Life has a way of getting you and Karma is a bitch, but that is the good news at the same times a well, because when you look back one day you’ll see where without the unfairness that was dealt to you, you would have never had the opportunity to rise above it and become the fabulous you that you are today.

We often think that we want something so very desperately, but if we were to really get it, it would be completely wrong for us. I been there plenty of times in my life and so have you. Be careful what you wish for, you may just get it.

So that is my bit of wisdom from this older woman (me) and the wisdom of 3 other old women whom I have been privileged as all get out to have met and talked to.

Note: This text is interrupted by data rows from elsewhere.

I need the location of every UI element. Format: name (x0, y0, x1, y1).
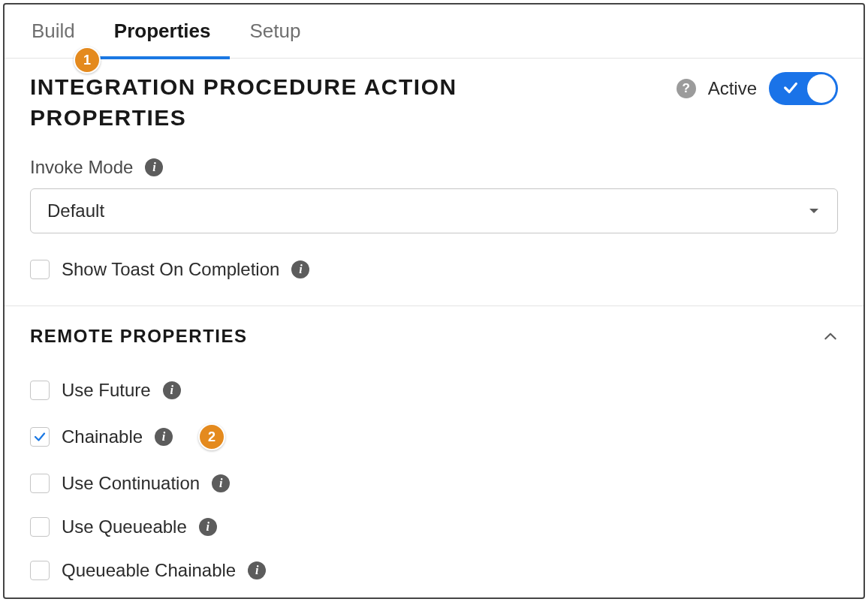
show-toast-row: Show Toast On Completion i (30, 253, 838, 286)
remote-properties-header[interactable]: REMOTE PROPERTIES (30, 326, 838, 347)
chainable-row: Chainable i 2 (30, 417, 838, 456)
invoke-mode-label-row: Invoke Mode i (30, 157, 838, 178)
use-future-checkbox[interactable] (30, 381, 50, 400)
tab-bar: Build Properties Setup (5, 5, 863, 59)
use-queueable-row: Use Queueable i (30, 510, 838, 543)
check-icon (782, 80, 799, 96)
use-continuation-label: Use Continuation (62, 473, 200, 494)
active-toggle[interactable] (769, 72, 838, 105)
use-queueable-label: Use Queueable (62, 516, 187, 537)
chainable-label: Chainable (62, 426, 143, 447)
help-icon[interactable]: ? (677, 79, 696, 98)
info-icon[interactable]: i (212, 474, 230, 492)
info-icon[interactable]: i (163, 381, 181, 399)
invoke-mode-select[interactable]: Default (30, 188, 838, 233)
callout-badge-1: 1 (74, 47, 101, 74)
use-future-label: Use Future (62, 380, 151, 401)
invoke-mode-label: Invoke Mode (30, 157, 133, 178)
use-queueable-checkbox[interactable] (30, 517, 50, 537)
chainable-checkbox[interactable] (30, 427, 50, 447)
callout-badge-2: 2 (198, 423, 225, 450)
action-properties-section: INTEGRATION PROCEDURE ACTION PROPERTIES … (5, 59, 863, 306)
remote-properties-title: REMOTE PROPERTIES (30, 326, 248, 347)
active-label: Active (708, 78, 757, 99)
queueable-chainable-label: Queueable Chainable (62, 560, 236, 581)
remote-properties-body: Use Future i Chainable i 2 Use Continuat… (30, 374, 838, 587)
info-icon[interactable]: i (248, 561, 266, 579)
info-icon[interactable]: i (199, 518, 217, 536)
invoke-mode-value: Default (47, 200, 104, 221)
app-frame: Build Properties Setup 1 INTEGRATION PRO… (3, 3, 865, 599)
chevron-up-icon (823, 329, 838, 344)
show-toast-checkbox[interactable] (30, 260, 50, 279)
tab-setup[interactable]: Setup (230, 5, 320, 59)
active-group: ? Active (677, 72, 838, 105)
info-icon[interactable]: i (145, 158, 163, 176)
use-continuation-row: Use Continuation i (30, 467, 838, 500)
show-toast-label: Show Toast On Completion (62, 259, 279, 280)
info-icon[interactable]: i (155, 428, 173, 446)
chevron-down-icon (807, 204, 821, 218)
use-future-row: Use Future i (30, 374, 838, 407)
queueable-chainable-row: Queueable Chainable i (30, 554, 838, 587)
section-title: INTEGRATION PROCEDURE ACTION PROPERTIES (30, 72, 481, 133)
tab-properties[interactable]: Properties (95, 5, 231, 59)
queueable-chainable-checkbox[interactable] (30, 561, 50, 580)
use-continuation-checkbox[interactable] (30, 474, 50, 493)
remote-properties-section: REMOTE PROPERTIES Use Future i Chainable… (5, 306, 863, 599)
toggle-knob (807, 74, 836, 103)
info-icon[interactable]: i (291, 260, 309, 278)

Look to your elders folks, they still have a lot to teach you, and don’t buy into everything that is shiny and new, enlightened and “feel good” is always for the best. Sometimes, the old and tried but true, can take you a lot further.

When we think we no longer need each other, we are signing our own death warrants folks. Think before you speak, watch what you think, and listen to those who have accomplished things that these days seem almost impossible.

Cordially yours

Regina L.

Hope springs eternal

Hope – the one thing you never want to lose!

Alright then, ready for round 3 and phase 2

I am no stranger to the long game, the shallow odds,and the putting my head down and running against the walls until I shatter them. I am the eternal optimist and Goddess of Hope who squares her shoulders in adversity and says with a gleam in her eyes:

Watch me! I can do it George! I can make this work for me yet and to Hades will all those naysayers.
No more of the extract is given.